The birth of Samuel involved Hannah's cooperation with God. The old priesthood had become stale and waning, and God wanted to have another beginning. For Samuel's birth, God initiated things behind the scenes. On the one hand, He shut up Hannah's womb; on the other hand, He prepared a provoker (1 Sam. 1:5-7). This forced Hannah to pray that the Lord would give her a male child. In her prayer she made a vow and said, "O Jehovah of hosts, if You will indeed look upon the affliction of Your maidservant and remember me and not forget Your maidservant, but give to Your maidservant a male child, then I will give him to Jehovah for all the days of his life, and no razor will come upon his head" (v. 11). This prayer was initiated not by Hannah but by God. God chose Hannah because she was willing to cooperate with Him. God answered her prayer and opened her womb, and Hannah conceived and bore a son (v. 20). Then according to her vow, she offered her son to God, placing him in the custody of Eli. From this we see that Hannah, Samuel's mother, was one who cooperated very much with God. Her case shows us the kind of persons God expects to have today.

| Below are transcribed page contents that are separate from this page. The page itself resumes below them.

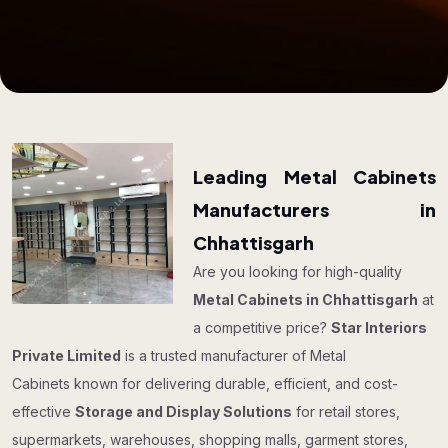
Leading Metal Cabinets
Manufacturers in
Chhattisgarh
Are you looking for high-quality
Metal Cabinets in Chhattisgarh
at
a competitive price?
Star Interiors
Private Limited
is a trusted manufacturer of Metal
Cabinets known for delivering durable, efficient, and cost-
effective
Storage and Display Solutions
for retail stores,
supermarkets, warehouses, shopping malls, garment stores,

Recently, as I was considering this matter, I recalled the experience of Hudson Taylor, the founder of the China Inland Mission, which was a very spiritual mission and was much used by God. In his biography, written by his daughter-in-law, Mrs. Howard Taylor, we are told that one day Hudson Taylor said to the Lord in prayer that he was willing to give his life and everything for the people of China. This vow was honored by God and resulted in the forming of the China Inland Mission.
Although I do not compare myself with Hudson Taylor, I can testify that my experience was very similar. In the last of my teen-age years, while I was endeavoring to get my education, God caught me, and I was saved. Immediately afterward, while I was walking on the street, I looked up to the heavens and told the Lord that I wanted only Him and that I wanted to serve Him and travel from place to place bringing the Bible and preaching Christ. Although I did not realize it at the time, I was actually making a vow to the Lord. That vow has been honored by Him.
Today many continents and countries are open to the Lord's recovery. There is the need for some to make a vow like Hannah. I hope that many of the young people will make such a vow. You need to say, "Lord, I am Yours. I just lend myself to You." God will take your heart and accomplish something to fulfill what you vow to Him.